Eventually the crisis in Asia had to catch up with the air cargo market. And so it has. Growth finally came to a shuddering halt earlier this year and, with Asian carriers scrabbling to fill capacity, the rest of the world has felt the fallout.
Although passenger traffic was an immediate casualty of the Asian crisis, cargo growth rates managed to hold up for most of last year. Then in January the numbers turned negative. Incoming freight from Europe and North America has fallen by as much as 10% as the local economies reined back on imports and intra-Asian traffic has fared no better.
It is the worst shock since the Gulf War, says Carlos Chua, commercial director of the Association of Asia Pacific Airlines (AAPA). In fact, he believes it could be worse. "Now it is more sustained," he says, describing the "double whammy" of falling traffic and declining yields. Weak domestic currencies, however, have allowed the Asian carriers to switch aggressively to exporting to the USA and Europe at the expense of their western counterparts.
Europe's cargo airlines are already beginning to feel the impact. Swisscargo admits to having experienced a substantial decline in yields. The US-Pacific market has been subject to intense capacity dumping and even the US-Europe market has been affected. "Asian carriers are, unbelievably, starting to fly European freight over Asia. They have undercut our prices by 40-50% on some routes," says Swisscargo chief executive Ludwig Bertsch. On the North Atlantic there has been a 3-5% decline in yields, he adds.
KLM Cargo's strategy director Boubby Grin says that the Dutch carrier has managed to sustain yields but only after dropping capacity by 4-5 percentage points on Asian routes.
There is little better news across the Pacific. "Severe meltdown" is how Brian Clancey of US consultants MergeGlobal characterises the Asia-US market. It has not be helped by a 15% hike in capacity since the US-Japanese bilateral.
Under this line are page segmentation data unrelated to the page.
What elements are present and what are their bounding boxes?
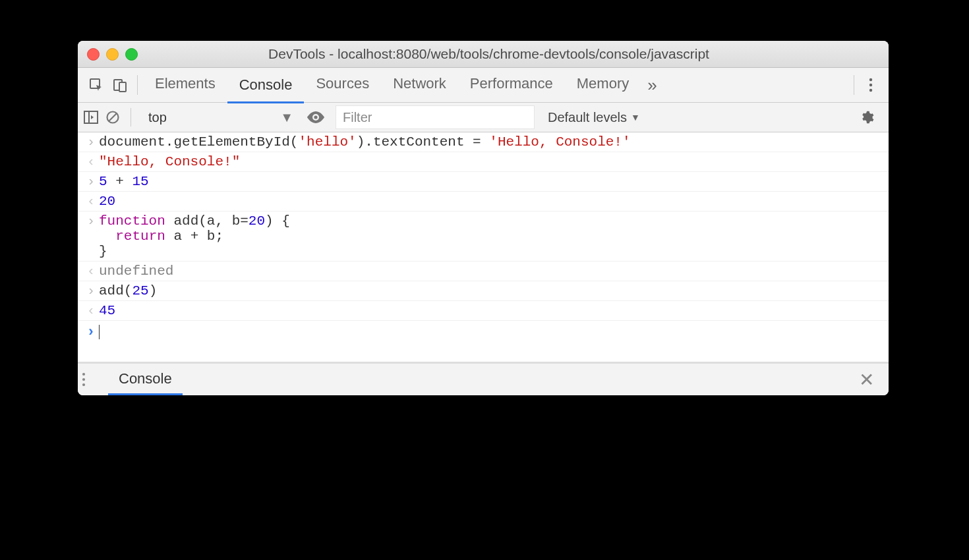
log-levels-label: Default levels xyxy=(548,110,627,125)
log-levels-selector[interactable]: Default levels ▼ xyxy=(548,110,640,125)
console-settings-icon[interactable] xyxy=(850,110,883,125)
separator xyxy=(131,108,131,126)
devtools-window: DevTools - localhost:8080/web/tools/chro… xyxy=(78,41,889,395)
dropdown-caret-icon: ▼ xyxy=(631,112,640,123)
input-chevron-icon: › xyxy=(83,134,99,150)
window-minimize-button[interactable] xyxy=(106,48,119,61)
execution-context-selector[interactable]: top ▼ xyxy=(142,107,300,127)
console-sidebar-toggle-icon[interactable] xyxy=(83,110,99,125)
console-toolbar: top ▼ Default levels ▼ xyxy=(78,103,889,132)
execution-context-label: top xyxy=(148,110,167,125)
svg-point-13 xyxy=(82,383,85,386)
tab-sources[interactable]: Sources xyxy=(304,67,381,101)
code-line: function add(a, b=20) { return a + b; } xyxy=(99,213,290,259)
drawer: Console ✕ xyxy=(78,362,889,395)
svg-point-5 xyxy=(869,89,872,92)
prompt-chevron-icon: › xyxy=(83,323,99,340)
console-output-row: ‹45 xyxy=(78,301,889,321)
input-chevron-icon: › xyxy=(83,283,99,298)
input-chevron-icon: › xyxy=(83,174,99,189)
dropdown-caret-icon: ▼ xyxy=(280,110,293,125)
code-line: 45 xyxy=(99,303,115,318)
separator xyxy=(854,75,854,95)
console-input-row: ›document.getElementById('hello').textCo… xyxy=(78,132,889,152)
output-chevron-icon: ‹ xyxy=(83,264,99,279)
code-line: 20 xyxy=(99,194,115,209)
drawer-tab-console[interactable]: Console xyxy=(108,364,183,395)
drawer-close-icon[interactable]: ✕ xyxy=(848,369,885,391)
svg-point-12 xyxy=(82,378,85,381)
code-line: add(25) xyxy=(99,283,157,298)
console-output-row: ‹20 xyxy=(78,192,889,211)
output-chevron-icon: ‹ xyxy=(83,154,99,169)
code-line: undefined xyxy=(99,264,173,279)
svg-point-10 xyxy=(314,115,317,119)
svg-line-9 xyxy=(109,113,117,121)
tab-console[interactable]: Console xyxy=(227,67,305,103)
output-chevron-icon: ‹ xyxy=(83,194,99,209)
live-expression-icon[interactable] xyxy=(307,111,329,123)
svg-point-11 xyxy=(82,373,85,376)
code-line: 5 + 15 xyxy=(99,174,149,189)
output-chevron-icon: ‹ xyxy=(83,303,99,318)
separator xyxy=(137,75,138,95)
svg-rect-2 xyxy=(119,82,126,92)
code-line: "Hello, Console!" xyxy=(99,154,240,169)
console-output-row: ‹undefined xyxy=(78,262,889,281)
window-zoom-button[interactable] xyxy=(125,48,138,61)
svg-point-4 xyxy=(869,84,872,86)
tabs-overflow-button[interactable]: » xyxy=(641,75,663,96)
tab-performance[interactable]: Performance xyxy=(458,67,565,101)
console-input[interactable] xyxy=(99,323,100,340)
console-input-row: ›5 + 15 xyxy=(78,172,889,192)
clear-console-icon[interactable] xyxy=(105,110,120,125)
code-line: document.getElementById('hello').textCon… xyxy=(99,134,631,150)
console-input-row: ›add(25) xyxy=(78,281,889,301)
svg-point-3 xyxy=(869,78,872,81)
devtools-tabstrip: ElementsConsoleSourcesNetworkPerformance… xyxy=(78,68,889,103)
device-toolbar-icon[interactable] xyxy=(108,73,132,97)
window-titlebar: DevTools - localhost:8080/web/tools/chro… xyxy=(78,41,889,68)
tab-memory[interactable]: Memory xyxy=(565,67,641,101)
tab-network[interactable]: Network xyxy=(381,67,458,101)
inspect-element-icon[interactable] xyxy=(84,73,108,97)
drawer-menu-button[interactable] xyxy=(82,372,105,387)
window-title: DevTools - localhost:8080/web/tools/chro… xyxy=(144,46,879,62)
console-prompt-row[interactable]: › xyxy=(78,321,889,342)
window-close-button[interactable] xyxy=(87,48,100,61)
console-input-row: ›function add(a, b=20) { return a + b; } xyxy=(78,211,889,262)
console-spacer xyxy=(78,342,889,362)
console-filter-input[interactable] xyxy=(336,105,535,129)
tab-elements[interactable]: Elements xyxy=(143,67,227,101)
devtools-menu-button[interactable] xyxy=(860,77,882,93)
console-output: ›document.getElementById('hello').textCo… xyxy=(78,132,889,321)
console-output-row: ‹"Hello, Console!" xyxy=(78,152,889,172)
input-chevron-icon: › xyxy=(83,213,99,259)
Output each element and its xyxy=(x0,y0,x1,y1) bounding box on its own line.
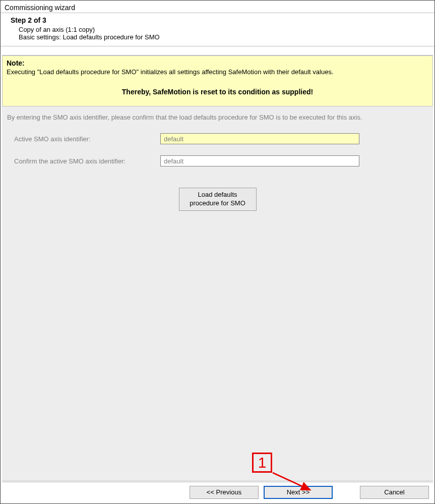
note-title: Note: xyxy=(7,59,428,67)
note-text: Executing "Load defaults procedure for S… xyxy=(7,68,428,76)
wizard-header: Step 2 of 3 Copy of an axis (1:1 copy) B… xyxy=(1,13,434,46)
wizard-footer: << Previous Next >> Cancel xyxy=(2,482,433,502)
confirm-identifier-field[interactable] xyxy=(160,155,359,166)
window-title: Commissioning wizard xyxy=(1,1,434,13)
note-box: Note: Executing "Load defaults procedure… xyxy=(2,55,433,106)
instruction-text: By entering the SMO axis identifier, ple… xyxy=(2,106,433,124)
wizard-content: Note: Executing "Load defaults procedure… xyxy=(2,55,433,481)
confirm-identifier-label: Confirm the active SMO axis identifier: xyxy=(14,157,160,165)
active-identifier-field xyxy=(160,133,359,144)
header-line1: Copy of an axis (1:1 copy) xyxy=(19,26,430,33)
next-button[interactable]: Next >> xyxy=(264,486,333,499)
step-indicator: Step 2 of 3 xyxy=(11,16,430,24)
active-identifier-label: Active SMO axis identifier: xyxy=(14,135,160,143)
header-line2: Basic settings: Load defaults procedure … xyxy=(19,33,430,41)
confirm-identifier-row: Confirm the active SMO axis identifier: xyxy=(2,153,433,169)
load-defaults-button[interactable]: Load defaultsprocedure for SMO xyxy=(179,188,257,211)
active-identifier-row: Active SMO axis identifier: xyxy=(2,131,433,146)
note-reset: Thereby, SafeMotion is reset to its cond… xyxy=(7,88,428,96)
previous-button[interactable]: << Previous xyxy=(190,486,259,499)
cancel-button[interactable]: Cancel xyxy=(360,486,429,499)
Japan's big freight carriers are clearly nervous over the increased competition, but are not yet ready to panic. So far, Japan Airlines (JAL) has left freighter capacity largely untouched although less passenger flying has led to reduced belly space. JAL is still looking for an upturn next year, pinning its hopes on the government's latest attempt to kick-start the Japanese economy.
All Nippon Airways too expects a fall in cargo of up to 10%through to next March, although rising US and European exports have helped the carrier to find full loads on a good proportion of outbound flights.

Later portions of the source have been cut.